Do Agents Need Quickstart Guides?

· 11 min read
Software engineer and technical writer

Some time ago we created a quickstart guide for a client that walked the reader through setting up the most basic example of their software's functionality in as few steps as possible: "Get started in 5 minutes". This is a pretty standard documentation practice and is generally useful when you're trying to see what a product has to offer. However, we noticed that this guide also significantly improved the Agent Experience (AX) for this product. Without the guide, when asked to implement a basic example, the agent struggled to get anything working that was a good representation of the product features. After the guide was published, when asked to perform the same task, the agent found the guide and followed it. This resulted in a far better first impression of the product.

I wanted to see if this impact on AX was repeatable, especially with a more well-documented and mature product. I settled on the Infisical secret manager as my guinea pig. It's a well-used product that has extensive documentation but no obvious quickstart guide that shows you exactly how to set up a basic example of their solution.

To test this, I ran two Claude Code sessions from different directories containing the same sample webapp. I gave it the same basic instructions to implement Infisical for secret management.

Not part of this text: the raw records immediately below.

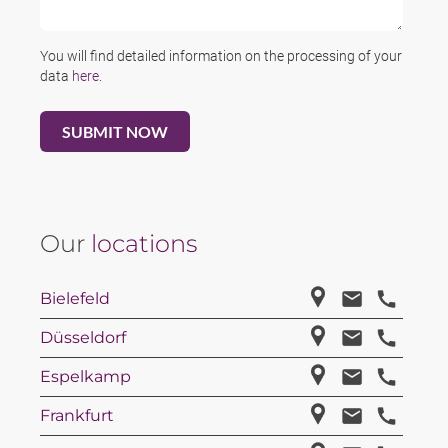
You will find detailed information on the processing of your
data
here
.
Our
locations
Bielefeld
Düsseldorf
Espelkamp
Frankfurt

The only difference was one session had access to a couple of relevant quickstart guides and the other was on its own.

The session with the guides was able to create a fully working example with no extra input required, while the vanilla run handed off most of the configuration to the user to be done through the browser UI.

This result seems to answer the hypothesis nicely. However, there are some definite gaps in my testing methodology which has led me to some mixed conclusions.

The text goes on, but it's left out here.